Uneffective access of virtual table

David Henri

Hi,

I'm coding in C++ and we defined several objects which inherit from the same interface. This interface is an abstract class which list several pure virtual functions that need to be defined by the derived clases.

The problem I'm facing is the following: the compiler doesn't compile efficiently my code when accessing one of those redefined virtual functions. In term of cycles, if I declare my function virtual in my interface I measure 44 cycles, if I remove the virtualization of my function (which means it is simple inheritance and the function to be call is know at compile time) it takes 4 cycles. It may not seems much like that but represent 40 cycles -> 0.41% CPU time (at 16.4kHz loop) and if I have 25 of those calls I'm loosing 10.25% of my whole CPU time!

The following scenario shows what I'm doing:

class Base { public: virtual void foo( ) = 0; }; class Derived : public Base { public: void foo( ) { //Do something } };

void CallFoo(Base* p) { p->foo( ); // Calls the derived version }

int main( ) { Derived a; CallFoo(&a)}

Please let me know if it is a known issue (limitation). I'm using TMS570Ls2 with compiler 4.9.0.

Thank you.

over 14 years ago

0 David Henri over 14 years ago

Intellectual 410 points

Correction,

After more investigation I realize the problem is not entirely related to the usage of the Virtual. In fact it seems a bit worst, it is related to the usage of a function pointer (which is also use with the virtual table) . I tried to use a function pointer intead of caling the virtual function and I get the same bad result.

Does anyone knows if there is any way (option) to reduce the number of cycle used by a function pointer call (which seems to be a BLX assembly instruction) ?

Thanks.

0 George Mock over 14 years ago in reply to David Henri

TI__Guru**** 250340 points

Go here http://www.parashift.com/c++-faq-lite/virtual-functions.html#faq-20.3 for a nice discussion of how virtual function calls are implemented, and the related overhead. The overhead is not that much, but it does include two extra memory reads. I suspect most of those 40 cycles is waiting on memory to provide the results of those reads. Does that make sense? If I'm right, then the only solution I see is to arrange for the data objects and associated v-tables to be in faster memory.

Thanks and regards,

-George

0 David Henri over 14 years ago in reply to George Mock

Intellectual 410 points

Hi George,

I understand the cost of a virtual function call (I'm doing exactly as the example in your link). But as my second post state, I'm getting very similar result (about 40 cycles waste) when I do a simple function pointer call without any virtual function..

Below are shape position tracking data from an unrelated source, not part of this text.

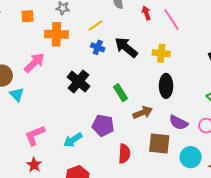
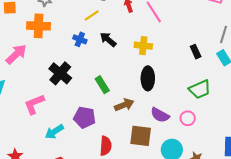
yellow line: (96, 25) -> (92, 15), moved
black arrow: (126, 47) -> (108, 39), size x0.7
pink L-shape: (35, 135) -> (34, 104), moved

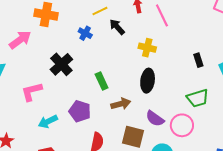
black arrow: (108, 39) -> (117, 27), moved
pink circle: (188, 118) -> (182, 125), size x1.5

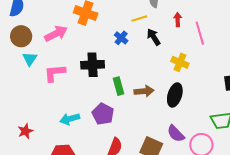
black cross: (61, 64) -> (93, 65), turned 30
green rectangle: (102, 81) -> (119, 86), moved
pink L-shape: (32, 92) -> (55, 73), moved
brown arrow: (121, 104) -> (144, 91), moved

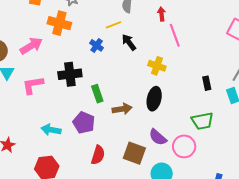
red arrow: (178, 20) -> (162, 14), moved
brown arrow: (144, 91) -> (122, 109), moved
cyan arrow: (70, 119) -> (51, 130), turned 30

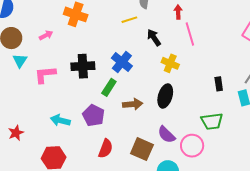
black arrow: (129, 42) -> (154, 38), moved
blue cross: (97, 45) -> (122, 62), moved, size x1.5
pink arrow: (31, 46) -> (46, 35), size x0.6
green rectangle: (97, 94) -> (109, 87), turned 48

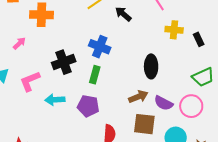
yellow cross: (170, 63) -> (174, 30), moved
brown arrow: (133, 104) -> (138, 97), moved
cyan arrow: (60, 120) -> (55, 100), moved

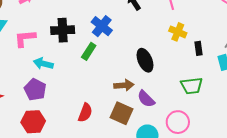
black ellipse: (151, 66) -> (145, 60), turned -40
purple pentagon: (88, 106) -> (35, 90), moved
pink circle: (191, 106) -> (178, 122), moved

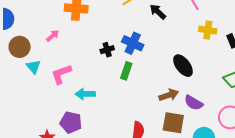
black cross: (63, 30) -> (107, 50), moved, size x0.6
purple pentagon: (35, 90) -> (71, 122), moved

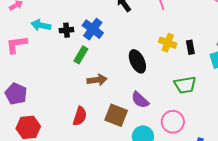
yellow cross: (208, 30) -> (168, 43), moved
cyan arrow: (85, 94) -> (41, 25), moved
brown arrow: (169, 95) -> (97, 80), moved

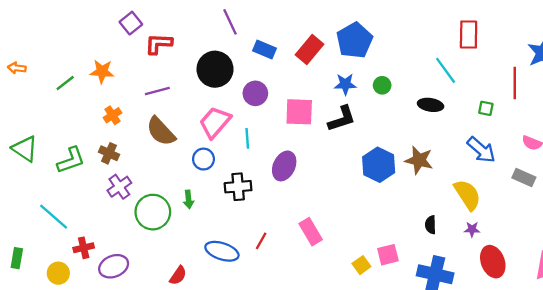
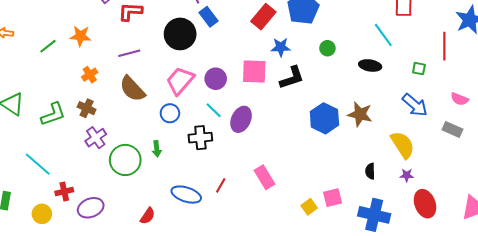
blue rectangle: (265, 50) -> (209, 17), moved, turned 30
blue star: (345, 84) -> (281, 47), moved
purple circle: (255, 93) -> (216, 79), moved
cyan line: (247, 138) -> (214, 110), moved, turned -42

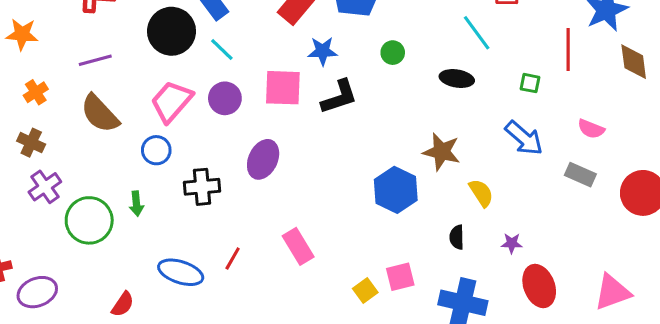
cyan line: (214, 110) -> (222, 50), moved
blue hexagon: (324, 118) -> (396, 190), moved
yellow semicircle: (403, 145) -> (481, 193), moved, size x0.7

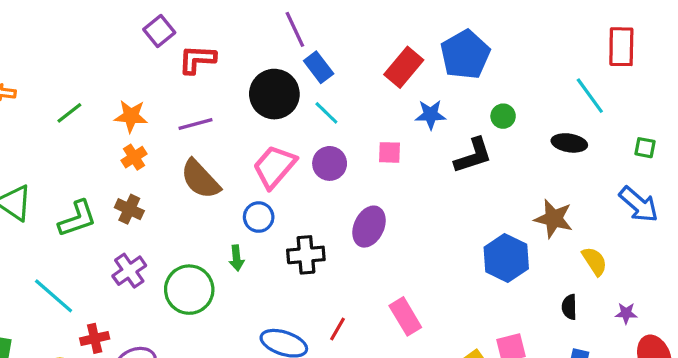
orange star: (22, 34) -> (131, 116), moved
pink square: (283, 88) -> (390, 152), size x0.6
black L-shape: (339, 97) -> (473, 156), moved
purple cross: (45, 187) -> (129, 271), moved
green arrow: (136, 204) -> (237, 258), moved

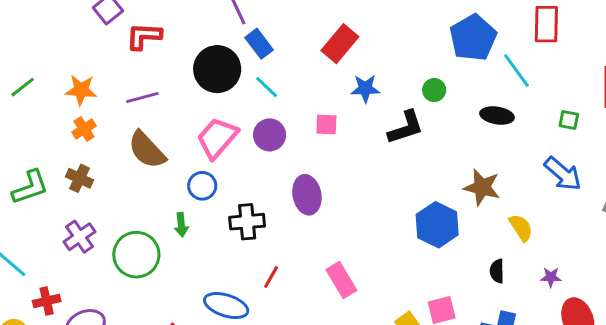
blue pentagon: (465, 55) -> (473, 38), moved
purple ellipse: (369, 227) -> (307, 195), turned -36
red line: (337, 329) -> (271, 277), moved

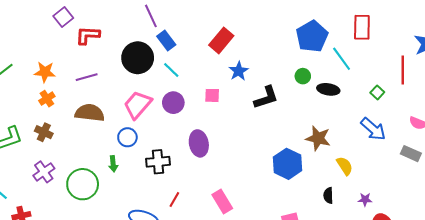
blue star: (365, 89) -> (239, 71), turned -30
green circle: (434, 90) -> (303, 76), moved
green square: (569, 120) -> (377, 92), turned 32
brown semicircle: (147, 150) -> (90, 113), turned 140

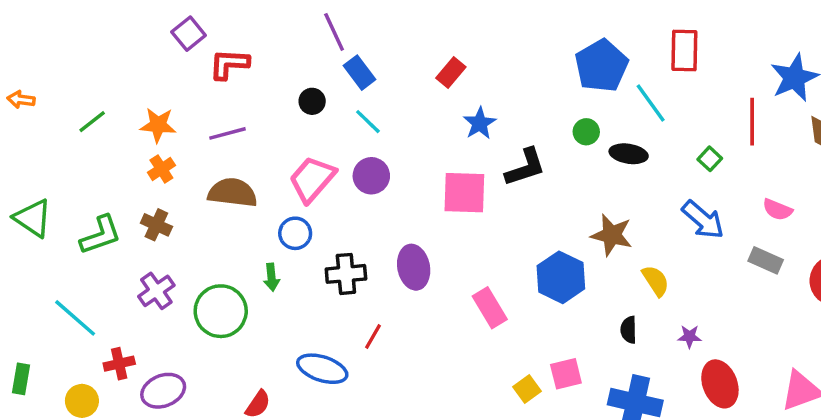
red rectangle: (221, 40) -> (451, 73), size x0.7
black circle: (138, 58) -> (312, 101), size x0.5
pink square: (212, 95) -> (464, 193), moved, size x1.8
purple ellipse: (199, 143) -> (414, 267), moved
pink rectangle: (222, 202) -> (490, 308), moved

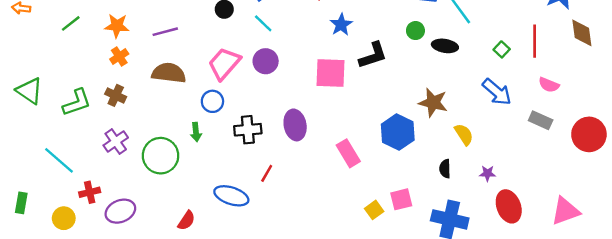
red line: (752, 122) -> (535, 41), moved

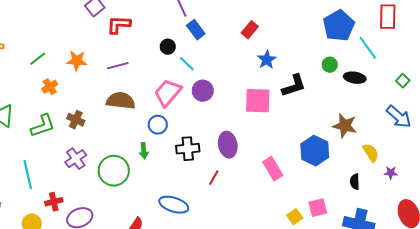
cyan line: (263, 23) -> (187, 64), moved
orange cross: (119, 57) -> (50, 87), moved
cyan line: (59, 160) -> (28, 175), turned 36
red line: (267, 173) -> (214, 178), moved
purple star: (487, 173) -> (391, 173), moved

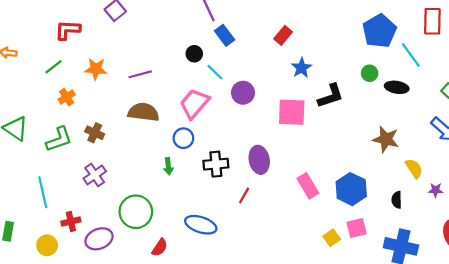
red L-shape: (119, 25) -> (68, 30), moved
purple circle: (203, 91) -> (243, 93), moved
blue hexagon: (315, 151) -> (351, 189), moved
green circle: (114, 171) -> (136, 212), moved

I don't know if there is bad optimization in the compiler or if it is the best it could do or if it is a matter of buid options I selected or if it is a memory access time as you suggested.

Here's what I tried the second time to avoid virtual function (it is not a replacement to virtual function it is only a test on function pointer to verify where goes my cycles)

class FuncPtrTest

{

public:

void (FuncPtrTest::*funcPtr)(void);

int i;

void FuncToPointAt(void) { i++; }

void init(void) { i=0; funcPtr = &FuncToPointAt; }

void Process(void) { (*funcPtr)();}

}

Thank you

0 George Mock over 14 years ago in reply to David Henri

TI__Guru**** 250340 points

At this point, your question is about behavior of the CPU itself. You want to know why a call to named function like "BL fxn" is so much faster than a call through a register like "BLX V9". I would move this thread to the TMS570 Forum, except I'm concerned that, what with all the C++, virtual functions, etc. your actual question would be misinterpreted, if not outright overlooked. So I recommend you start a new thread in that forum, narrowly focused on this one question about the CPU. Leave all the C++ stuff out of it for now.

Thanks and regards,

-George

0 David Henri over 14 years ago in reply to George Mock

Intellectual 410 points

George,

I didn't checked if a standard function call use the instruction BL or BLX. At this point I noticed that the execution of a function pointer seems to use the BLX instruction. Now, does the extra cycles are due to the BLX function I don't know for sure.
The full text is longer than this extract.